Palinodies talentueuses qui donna l’illusion, à ceux qui voulaient être leurrés, qu’on les écoutait alors que simplement on les bernait tel le magicien utilisant des spectateurs pour donner confiance à l’auditoire. Mais il fallait prolonger ce spectaculaire numéro de cirque médiatique par un numéro dédié au bon peuple.
Priscillia Ludosky, ancienne passionaria gilet-jaune issue de la diversité et donc adoubée par les médias, fut utilisée pour montrer combien le Prince entendait répondre aux préoccupations de la base, de la plèbe, du rural en colère. Et quoi de mieux pour « en même temps » séduire et embarquer les urbains que d’enfourcher la marotte climatique ? Tip top !

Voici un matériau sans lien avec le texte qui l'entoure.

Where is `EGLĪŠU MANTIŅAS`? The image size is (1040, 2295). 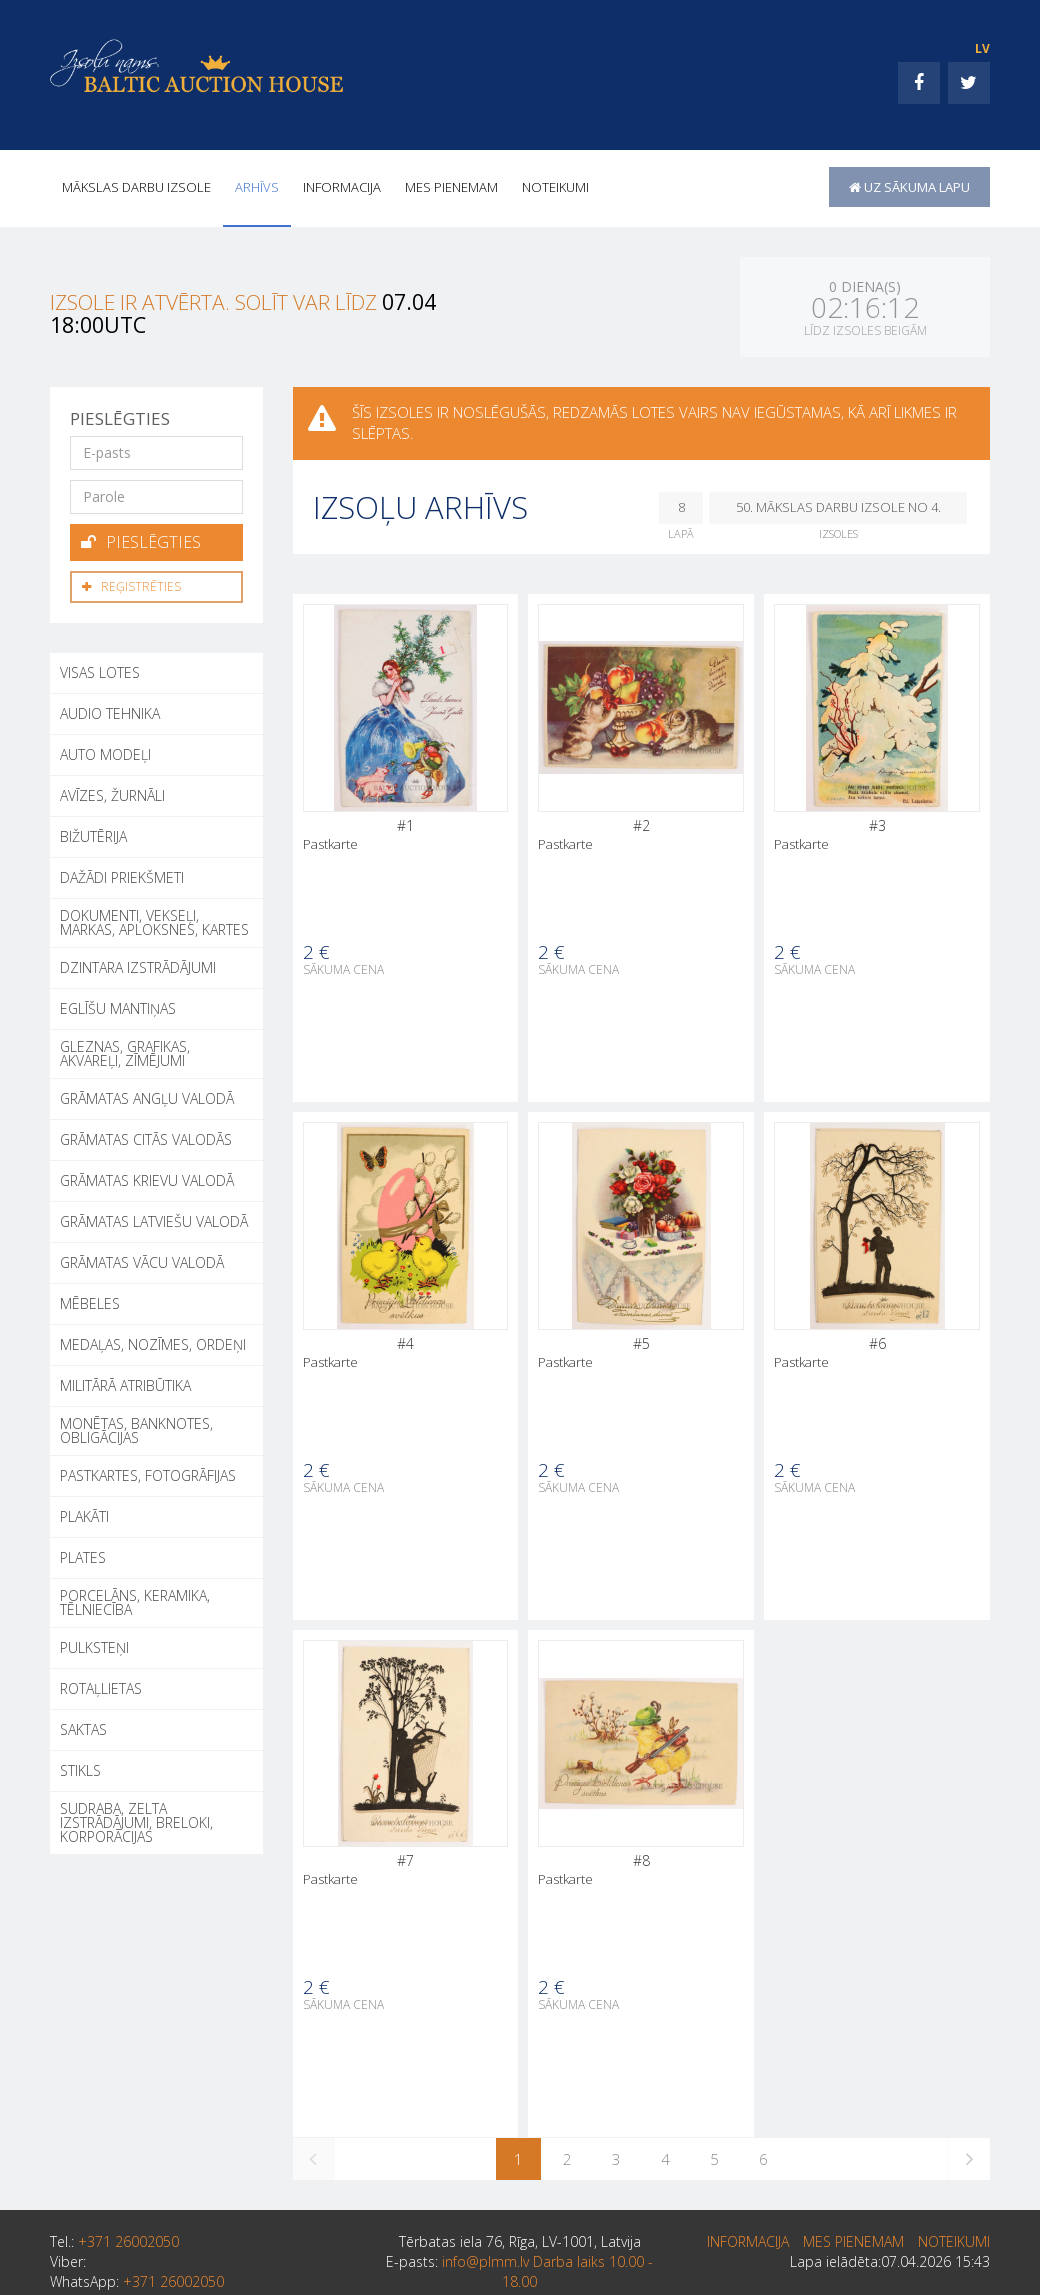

Comme les élus n’avaient vraiment pas la cote, le tirage au sort est appelé à la rescousse pour constituer une assemblée représentative et compétente. 150 personnes se déclarant intéressées par l’écologie, donc à sensibilité écologiste, triées astucieusement par une agence professionnelle de sondages bien en cour auprès du pouvoir suffiront pour faire croire que toutes les catégories socioprofessionnelles, toutes les sensibilités politiques, les sexes, les races, les âges, les régions, que toute la diversité de la France en somme sera bien conviée. 150 personnes alors qu’il faut au minimum un échantillon de 1000 individus pour donner une base sérieuse à un sondage ordinaire ! A noter que par un pur hasard, l’increvable Cohn Bendit des capricieuses barricades de mai 68 avait été tiré…au sort ! Devant ce hasard par trop miraculeux, Il a eu l’intelligence et le sens du ridicule (ce qui est nouveau), de renoncer à cet honneur encombrant pour la crédibilité de l’entreprise et dévalorisant pour son standing, participer à une Assemblée Générale soixante-huitarde à son âge, c’est doublement grotesque !

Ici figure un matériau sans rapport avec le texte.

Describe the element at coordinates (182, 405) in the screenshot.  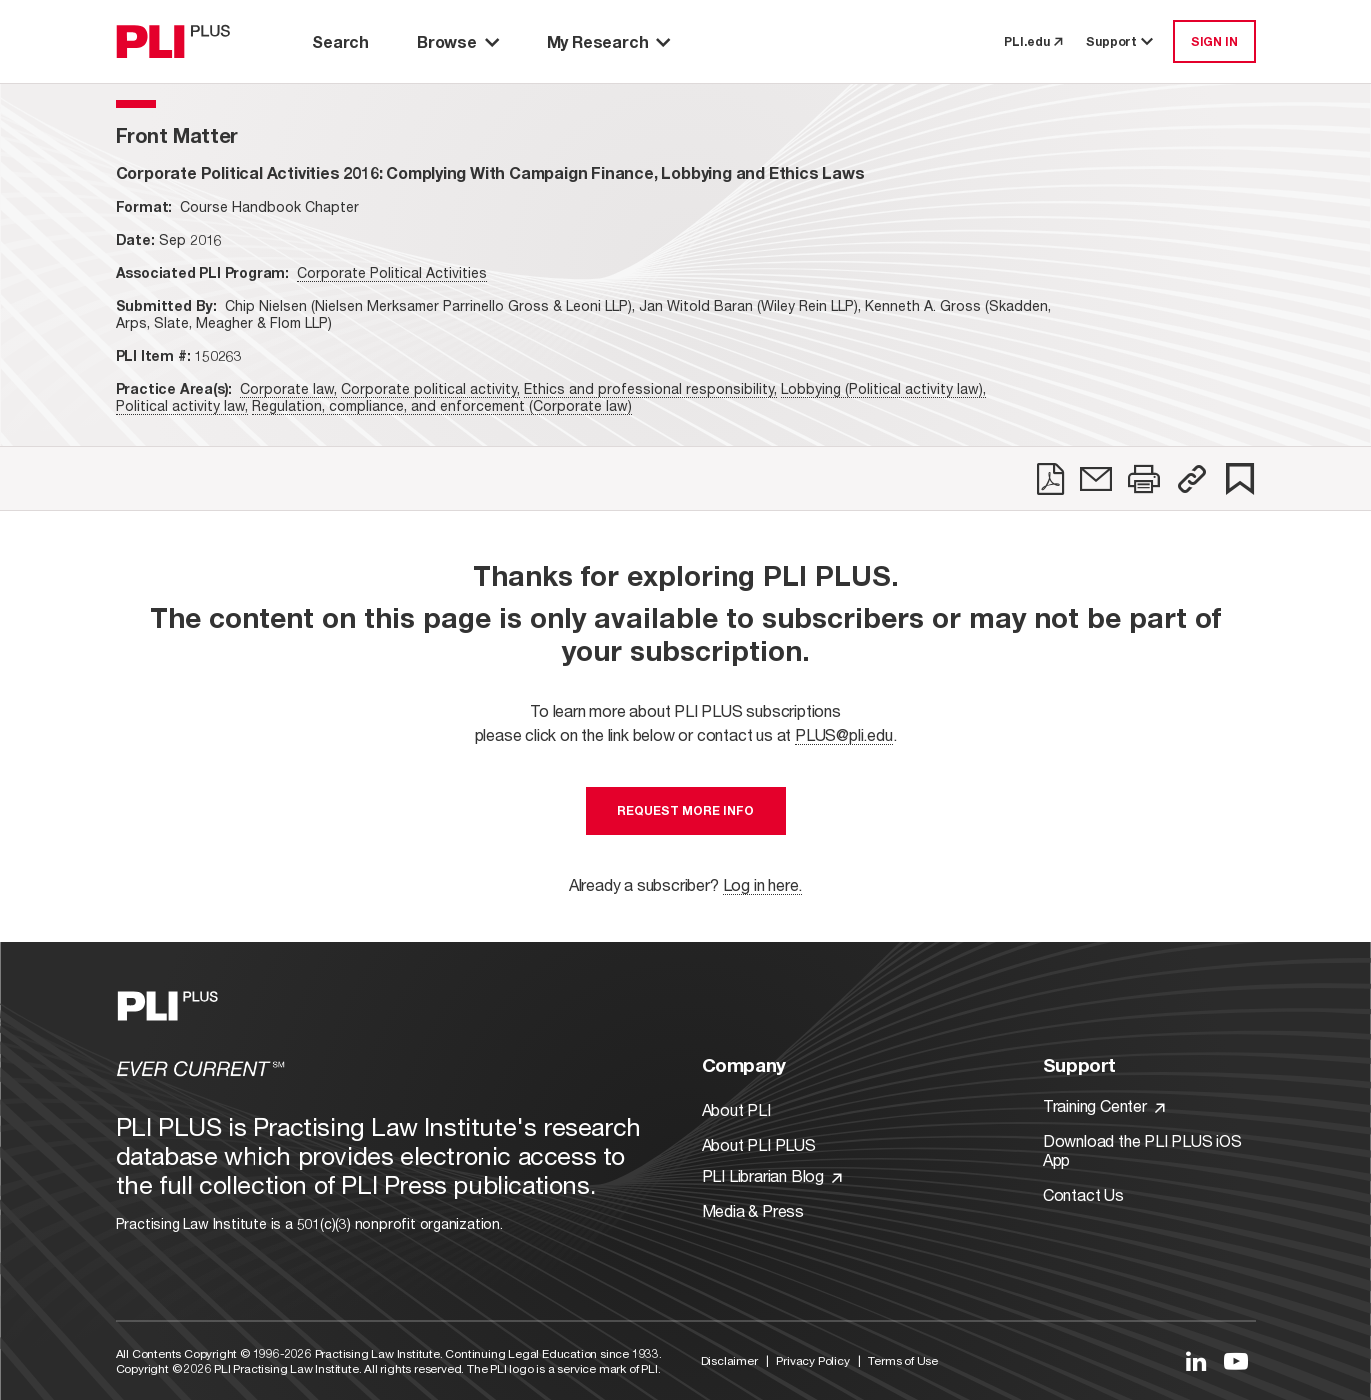
I see `Political activity law,` at that location. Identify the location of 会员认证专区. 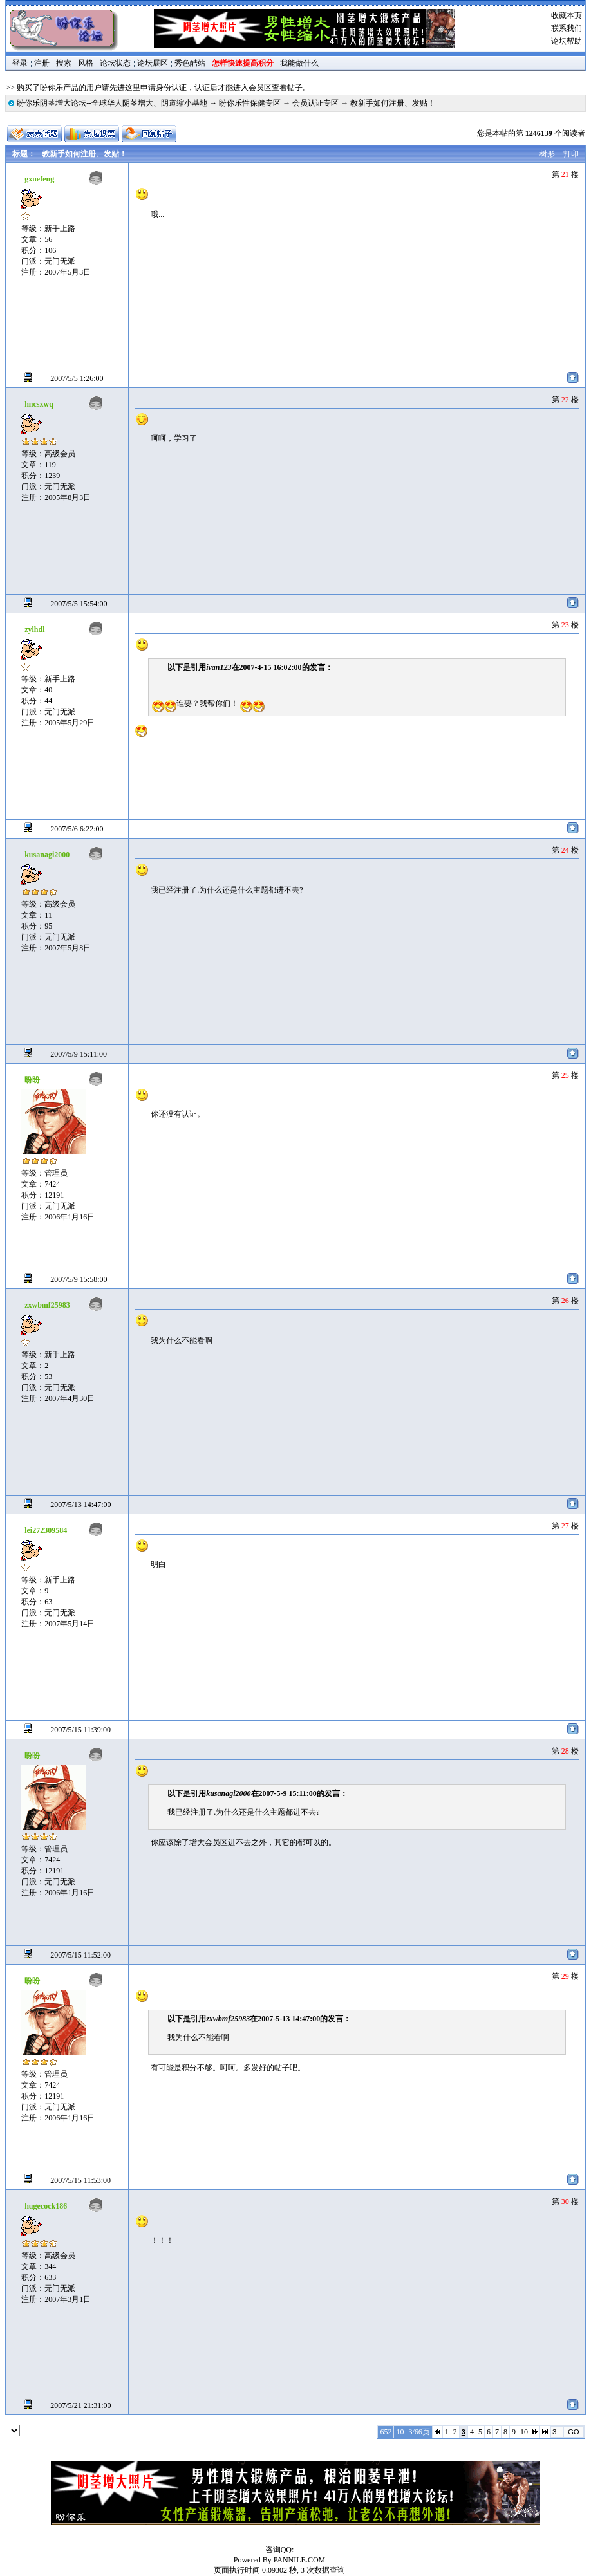
(315, 102).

Comme il faut toujours se méfier des entreprises faciles, le diable se nichant dans les détails, la joyeuse troupe d’écologistes flattés d’être mieux considérés que des parlementaires professionnels est flanquée de deux gardes-chiourme affidés, adoubés et abondés de longues dates par notre Président. D’abord Thierry Pech, intellectuel germanopratin animateur de la boîte à penser (et à perdre !) du PS et surtout souteneur précoce, véloce et avisé de l’assaut victorieux du Candidat Macron contre la Hollandie, attaque qui n’était d’ailleurs qu’une habile défense de la politique socialisante et de ses puissants souteneurs. Voilà donc le mielleux Pech de Terra Nova (à l’origine de l’abandon du prolétariat par les socialistes au bénéfice des minorités de plus en plus nombreuses et manipulables), voilà notre factotum de normal-sup érigé chien de garde d’une troupe sensée représenter le peuple de France, paradoxal pour un élitiste antipopuliste habitué des micros anarcho-intello-gauchistes de France culture.

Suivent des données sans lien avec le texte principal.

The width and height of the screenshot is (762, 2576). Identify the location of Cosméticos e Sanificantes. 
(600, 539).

Pour faire bonne mesure, Laurence Tubiana, ancienne militante de la Ligue Communiste Révolutionnaire, socialiste de toujours et zélée secrétaire de direction de luxe des accords de Paris sur le climat, veillera à ce que le credo écolo soit bien recyclé et que les travaux se cantonnent au mandat présidentiel très restrictif. « Définir une série de mesures permettant d’atteindre une baisse d’au moins 40% des émissions à effet de serre d’ici 2030 dans un esprit de justice sociale ». On reconnaît bien là sous le déguisement macronien, le centralisme démocratique soviétique où on vous demande votre avis mais faudrait pas abuser ! Notons d’ailleurs qu’initialement les débats devaient aussi porter sur la justice fiscale et le Référendum d’initiative citoyenne : oubliés ces relents gilet-jaune, trop de chausse-trappes. Le Premier ministre a d’ailleurs rappelé opportunément que les débats devaient se limiter à l’écologie du quotidien : les impacts environnementaux du libre échange, de la mondialisation, de la financiarisation de l’économie ou de l’électricité nucléaire, c’est pour les grandes personnes !
Prestigi-dictateur
Et voilà notre joyeuse bande de parvenus notables chouchoutés pendant 7 week-end dans le luxueux palais parisien de l’assemblée non élue la plus inutile de la République, le Conseil Economique, Social et Environnemental. Pour leur donner de la considération, mais aussi de l’humilité, de la retenue et surtout insuffler les bonnes idées correctes, 140 experts viendront les éclairer, ou plutôt les éblouir pour qu’ils n’y voient goutte. 14 experts les aideront à formuler leurs idées. Des groupes de pression comme Greenpeace ( la « Paix verte » qui devrait d’ailleurs plutôt s’appeler « Redfight » , la « Lutte rouge » !), l’incontournable Monsieur Hulot, des industriels intéressés par le « green business », un comité de juristes, des « vérificateurs des faits », tout un harnachement technocratique, économique et idéologique à la Prévert empêchera toutes velléités de ruades dans les brancards, on ne sait jamais, les méticuleusement sélectionnés pourraient retrouver leur esprit et perdre la tête, « en même temps » ! La confiance n’exclue pas la contrainte, n’est-ce pas chef ?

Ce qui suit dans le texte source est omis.